*Listed entries*.
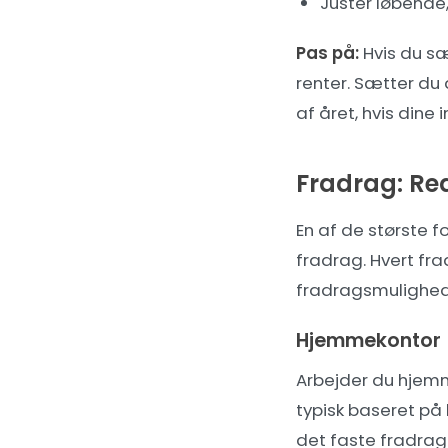
Justér løbende
Pas på:
Hvis du sæ
renter. Sætter du 
af året, hvis din
Fradrag: Re
En af de største 
fradrag. Hvert fra
fradragsmulighede
Hjemmekontor
Arbejder du hjemm
typisk baseret på
det faste fradrag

*Problem to solve*. Would you return the entries verbatim, minus any images?

*Response to the task*.
Justér løbende
Pas på:
Hvis du sæ
renter. Sætter du 
af året, hvis din
Fradrag: Re
En af de største 
fradrag. Hvert fra
fradragsmulighede
Hjemmekontor
Arbejder du hjemm
typisk baseret på
det faste fradrag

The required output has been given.